Forecasting
Understanding and predicting customer demand allows retailers to plan effectively for peak seasons, promotions, and other events. This helps in optimizing resource allocation, such as staffing and marketing efforts, to meet customer expectations.
Accurate ans systematic forecasting helps retailers determine the right amount of inventory to keep in stock. Overstocking can lead to increased holding costs, markdowns, and potential losses, while understocking can result in lost sales and dissatisfied customers.
You should keep some common factors and best practices in mind. Here are some important considerations:
Check that your data is correct and free of errors. Before using the data for forecasting, check for and repair any inaccuracies.
Look for outliers or extreme values in your data. Outliers can throw predictions off, so it's critical to identify and handle them carefully.
Check that the data you have is consistent throughout time. For example, if you're tracking sales, ensure sure your measurement method remains consistent. Also keep in ming that working with sales units only makes sense if the items in the bucket are comparable.
Understand why something large changed in your data, such as a sudden surge or reduction in sales. These changes are not always permanent and should not be used to forecast future trends.
Prediction engine can handle various scenarios at ease. It is designed to handle outliers and seasonality in most cases. For accurate forecasts it is recommended to have two years worth data at minimum. The quality can also be significantly improved by adding events such as:
promotions
inventory levels
weather observation
Generating predictions will generally be slower than simpler functions. Therefore it is recommended to have fewer items in the live report. For larger number of items it is recommended to use batch processing and writeback.

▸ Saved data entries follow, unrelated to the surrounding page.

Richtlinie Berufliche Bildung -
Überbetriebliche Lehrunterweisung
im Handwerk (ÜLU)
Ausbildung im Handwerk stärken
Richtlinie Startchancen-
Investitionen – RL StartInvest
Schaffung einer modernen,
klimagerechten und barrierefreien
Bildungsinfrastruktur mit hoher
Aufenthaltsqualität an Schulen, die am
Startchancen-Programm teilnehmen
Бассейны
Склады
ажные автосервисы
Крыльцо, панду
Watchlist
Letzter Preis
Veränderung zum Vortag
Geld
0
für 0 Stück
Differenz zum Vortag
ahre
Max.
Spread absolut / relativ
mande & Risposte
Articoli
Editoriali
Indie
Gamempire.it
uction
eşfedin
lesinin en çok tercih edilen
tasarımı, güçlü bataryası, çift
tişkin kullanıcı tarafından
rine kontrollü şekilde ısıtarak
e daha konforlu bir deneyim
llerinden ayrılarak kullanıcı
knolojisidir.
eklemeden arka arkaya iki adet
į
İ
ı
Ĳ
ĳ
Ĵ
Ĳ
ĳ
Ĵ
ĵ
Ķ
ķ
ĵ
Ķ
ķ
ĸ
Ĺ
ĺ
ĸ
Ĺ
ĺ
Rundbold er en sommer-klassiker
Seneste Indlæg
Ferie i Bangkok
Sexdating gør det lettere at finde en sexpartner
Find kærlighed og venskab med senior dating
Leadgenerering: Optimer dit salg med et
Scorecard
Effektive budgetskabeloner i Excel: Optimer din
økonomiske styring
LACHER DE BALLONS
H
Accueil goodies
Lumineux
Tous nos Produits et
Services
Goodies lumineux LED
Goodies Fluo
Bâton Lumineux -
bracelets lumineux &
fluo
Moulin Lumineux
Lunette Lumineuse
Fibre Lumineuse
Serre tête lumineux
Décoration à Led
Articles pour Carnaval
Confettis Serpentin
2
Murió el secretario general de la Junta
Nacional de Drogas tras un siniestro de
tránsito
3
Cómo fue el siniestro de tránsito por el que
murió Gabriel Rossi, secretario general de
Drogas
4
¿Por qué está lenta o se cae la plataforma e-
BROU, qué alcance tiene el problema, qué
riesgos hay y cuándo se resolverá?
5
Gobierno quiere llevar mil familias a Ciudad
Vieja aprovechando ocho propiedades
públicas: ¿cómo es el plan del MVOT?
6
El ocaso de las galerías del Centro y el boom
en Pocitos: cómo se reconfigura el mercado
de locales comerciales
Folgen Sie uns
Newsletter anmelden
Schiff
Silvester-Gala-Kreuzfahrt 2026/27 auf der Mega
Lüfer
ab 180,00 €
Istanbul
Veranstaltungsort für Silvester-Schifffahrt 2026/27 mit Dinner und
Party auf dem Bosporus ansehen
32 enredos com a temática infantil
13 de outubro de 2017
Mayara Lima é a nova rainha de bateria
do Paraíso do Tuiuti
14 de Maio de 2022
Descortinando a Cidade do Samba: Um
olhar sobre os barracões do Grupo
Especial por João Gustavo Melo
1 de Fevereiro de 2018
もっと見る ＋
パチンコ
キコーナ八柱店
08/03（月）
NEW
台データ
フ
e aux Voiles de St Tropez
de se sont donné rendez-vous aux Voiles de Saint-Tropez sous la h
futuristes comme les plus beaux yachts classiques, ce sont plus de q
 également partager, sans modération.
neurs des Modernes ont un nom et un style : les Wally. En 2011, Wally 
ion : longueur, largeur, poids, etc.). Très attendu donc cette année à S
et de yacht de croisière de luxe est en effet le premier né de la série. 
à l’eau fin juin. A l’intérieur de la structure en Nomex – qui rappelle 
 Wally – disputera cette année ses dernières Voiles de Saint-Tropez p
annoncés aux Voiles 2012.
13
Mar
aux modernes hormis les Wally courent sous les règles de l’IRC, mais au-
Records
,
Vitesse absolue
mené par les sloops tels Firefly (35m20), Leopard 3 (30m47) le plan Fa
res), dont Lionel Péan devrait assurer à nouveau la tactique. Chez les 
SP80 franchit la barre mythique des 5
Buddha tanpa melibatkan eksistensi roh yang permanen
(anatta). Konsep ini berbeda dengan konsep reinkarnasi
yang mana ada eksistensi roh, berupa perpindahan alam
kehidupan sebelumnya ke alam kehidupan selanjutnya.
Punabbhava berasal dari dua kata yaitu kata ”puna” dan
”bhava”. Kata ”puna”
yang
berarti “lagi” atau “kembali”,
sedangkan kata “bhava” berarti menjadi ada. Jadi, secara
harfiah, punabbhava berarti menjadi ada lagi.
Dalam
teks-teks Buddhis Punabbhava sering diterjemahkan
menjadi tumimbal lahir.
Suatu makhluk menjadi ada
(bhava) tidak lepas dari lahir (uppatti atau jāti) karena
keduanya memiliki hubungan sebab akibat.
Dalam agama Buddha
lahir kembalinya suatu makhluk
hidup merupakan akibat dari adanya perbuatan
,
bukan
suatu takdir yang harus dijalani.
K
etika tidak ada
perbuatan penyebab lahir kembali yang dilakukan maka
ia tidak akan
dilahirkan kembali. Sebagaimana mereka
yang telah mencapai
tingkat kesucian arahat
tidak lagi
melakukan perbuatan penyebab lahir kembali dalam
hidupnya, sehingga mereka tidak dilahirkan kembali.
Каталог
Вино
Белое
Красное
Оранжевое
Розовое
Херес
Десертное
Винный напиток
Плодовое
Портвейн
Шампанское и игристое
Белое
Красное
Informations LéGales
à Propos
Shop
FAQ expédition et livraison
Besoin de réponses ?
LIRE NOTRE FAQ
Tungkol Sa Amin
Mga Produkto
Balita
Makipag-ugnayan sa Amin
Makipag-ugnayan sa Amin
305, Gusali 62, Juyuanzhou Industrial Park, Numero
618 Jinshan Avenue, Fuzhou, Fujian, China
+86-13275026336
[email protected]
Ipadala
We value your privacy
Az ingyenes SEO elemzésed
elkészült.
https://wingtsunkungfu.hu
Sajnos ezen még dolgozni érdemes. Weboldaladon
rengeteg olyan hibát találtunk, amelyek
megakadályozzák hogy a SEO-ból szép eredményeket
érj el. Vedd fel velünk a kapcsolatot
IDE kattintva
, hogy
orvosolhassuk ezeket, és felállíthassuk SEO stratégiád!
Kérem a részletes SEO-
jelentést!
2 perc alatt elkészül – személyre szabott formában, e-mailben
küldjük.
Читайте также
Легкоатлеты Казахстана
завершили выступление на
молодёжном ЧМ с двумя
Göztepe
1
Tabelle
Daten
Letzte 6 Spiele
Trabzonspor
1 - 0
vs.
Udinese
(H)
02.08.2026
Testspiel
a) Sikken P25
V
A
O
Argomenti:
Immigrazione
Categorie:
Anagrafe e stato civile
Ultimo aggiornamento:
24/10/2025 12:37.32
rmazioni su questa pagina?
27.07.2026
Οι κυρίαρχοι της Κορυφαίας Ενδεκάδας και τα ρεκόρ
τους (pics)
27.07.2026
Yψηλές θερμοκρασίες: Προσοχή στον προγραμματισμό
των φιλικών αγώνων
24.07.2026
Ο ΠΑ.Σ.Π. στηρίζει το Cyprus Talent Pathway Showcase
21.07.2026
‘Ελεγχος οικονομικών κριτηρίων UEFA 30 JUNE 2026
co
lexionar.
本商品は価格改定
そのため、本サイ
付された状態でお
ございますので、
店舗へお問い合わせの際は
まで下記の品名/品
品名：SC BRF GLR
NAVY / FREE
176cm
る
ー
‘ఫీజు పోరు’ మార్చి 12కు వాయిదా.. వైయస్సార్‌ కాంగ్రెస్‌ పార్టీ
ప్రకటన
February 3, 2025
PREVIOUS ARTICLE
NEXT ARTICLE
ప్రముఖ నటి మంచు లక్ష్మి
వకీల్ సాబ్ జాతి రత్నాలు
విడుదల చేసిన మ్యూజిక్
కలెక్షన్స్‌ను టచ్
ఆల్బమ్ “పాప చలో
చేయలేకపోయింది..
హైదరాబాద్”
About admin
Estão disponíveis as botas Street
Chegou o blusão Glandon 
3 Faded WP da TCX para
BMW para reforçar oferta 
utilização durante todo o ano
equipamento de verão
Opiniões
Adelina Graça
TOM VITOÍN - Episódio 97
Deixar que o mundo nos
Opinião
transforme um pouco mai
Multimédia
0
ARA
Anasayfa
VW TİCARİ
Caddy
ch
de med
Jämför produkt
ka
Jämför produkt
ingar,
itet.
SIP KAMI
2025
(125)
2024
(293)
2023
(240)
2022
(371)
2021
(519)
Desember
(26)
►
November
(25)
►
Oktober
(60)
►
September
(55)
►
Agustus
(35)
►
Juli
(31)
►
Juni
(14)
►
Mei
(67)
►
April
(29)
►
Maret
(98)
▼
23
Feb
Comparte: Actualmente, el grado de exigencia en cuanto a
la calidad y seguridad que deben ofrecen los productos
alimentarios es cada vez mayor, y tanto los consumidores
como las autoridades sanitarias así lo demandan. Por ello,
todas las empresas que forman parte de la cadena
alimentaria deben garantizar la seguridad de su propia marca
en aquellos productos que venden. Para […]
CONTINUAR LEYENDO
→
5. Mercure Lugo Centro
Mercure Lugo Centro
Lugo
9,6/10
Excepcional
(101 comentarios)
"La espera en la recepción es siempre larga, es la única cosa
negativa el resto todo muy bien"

With batch processing it is also guaranteed that the prediction for the same item will not change over time allowing more in-depth analysis of the forecast.
Forecast can be added to any report so that further calculations can take advantage of predicted values using the following function:
Fn.forecast(values, dates, weeks)
At minimum the formula takes two arguments:
list of values
list of corresponding dates or weeks
The lists can be easily constructed by using StringConcat aggregation on time and value fields.
The function returns list of tuples where each tuple holds the following values:
date or week
forecasted value
upper uncertainty bound
lower uncertainty bound
date of Monday if the forecast has been constructed using weeks
historical fact value if the history option was passed to the function
Each tuple in the list represents single forecasted value at given date.
Full list of arguments:
values: List[float] - list of observed historical values, each value must correspond to a single date or week.
dates: List[str|datelike] | None - list of observation dates, each date must correspond to single value.
weeks: List[str|datelike] | None - list of observation dates, each date must correspond to single value; if weeks are passed the prediction engine automatically uses weekly granularity automatically; weeks must be week strings in 'YYYY-00-MM' format.
Optional arguments:
start: str|datelike - if set then the list of observations is extended with empty values up to given date; this is recommended to ensure observations include missing data points.
end: str|datelike - if set then the list of observations is extended with empty values up to given date; this is recommended to ensure observations include missing data points.
freq: str - 'D' or 'W'; forecast granularity; when dates are used the granularity defaults to day.
length: int - number of forecasted data points.
cap: bool - if True then prediction prevents unlimited growth; in most cases this is recommended to prevent forecast grow beyond the business capacity; the capacity itself is automatically determined based on the observed historical values; if not set then global configuration value is used.
country: str - if set to 2-letter ISO country code the predictor automatically adds holiday effect for given country; if not specified then global configuration value is used.
history: int - if set to value greater than 0 then historical observations are added to the returned values; this is useful for visualization purposes.
suppress_error: str - if message is provided then the prediction engine returns it instead of failing; most common failure is not having enough data points for prediction.
Configuration options
Country code - 2-letter ISO country code. If set and no value was passed to the prediction function the holidays will be determined using this value. If no country code has been set the prediction will not include holiday effect.
Growth cap - If enabled then prediction will limit the forecast grow beyond the throughput capacity.